___ DATASET RECORDS

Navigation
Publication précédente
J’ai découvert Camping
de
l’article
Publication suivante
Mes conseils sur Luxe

______
___ DATASET RECORDS

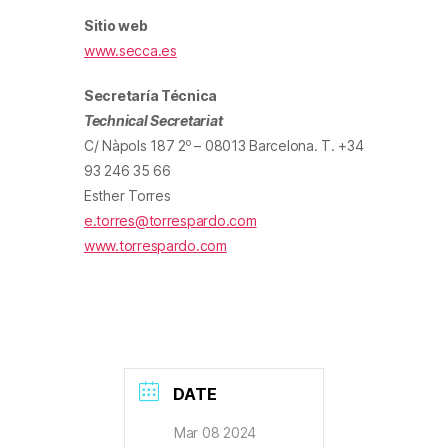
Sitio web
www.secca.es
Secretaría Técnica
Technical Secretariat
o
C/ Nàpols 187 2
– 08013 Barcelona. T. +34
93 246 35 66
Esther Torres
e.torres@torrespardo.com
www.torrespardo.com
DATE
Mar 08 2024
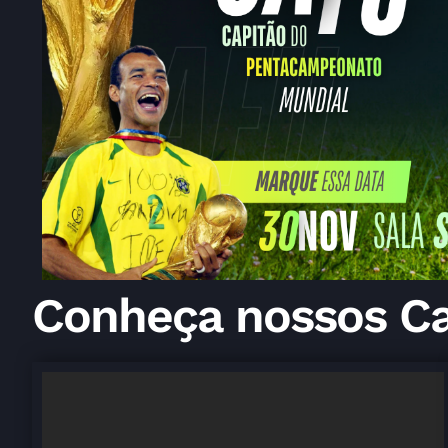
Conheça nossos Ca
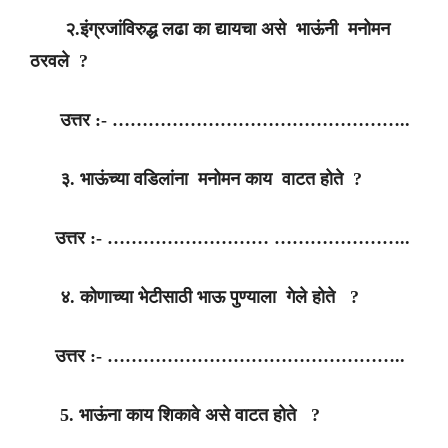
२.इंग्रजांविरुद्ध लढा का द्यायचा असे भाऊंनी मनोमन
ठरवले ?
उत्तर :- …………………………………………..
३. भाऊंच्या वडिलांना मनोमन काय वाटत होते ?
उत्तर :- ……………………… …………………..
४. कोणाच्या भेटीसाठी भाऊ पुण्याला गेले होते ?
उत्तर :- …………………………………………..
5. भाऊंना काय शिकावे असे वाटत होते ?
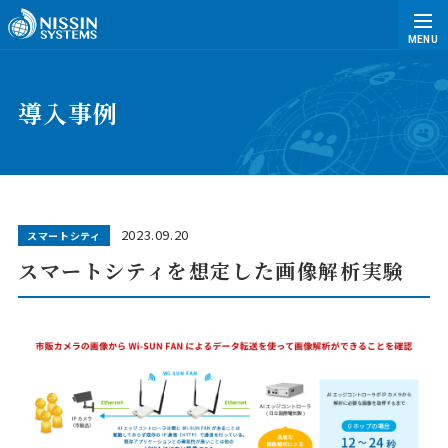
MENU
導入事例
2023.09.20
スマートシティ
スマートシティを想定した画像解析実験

______

**BRIEF**
Lines holding "torrespardo" in the data above: copy each of them.

**PROBLEM SOLUTION**
e.torres@torrespardo.com
www.torrespardo.com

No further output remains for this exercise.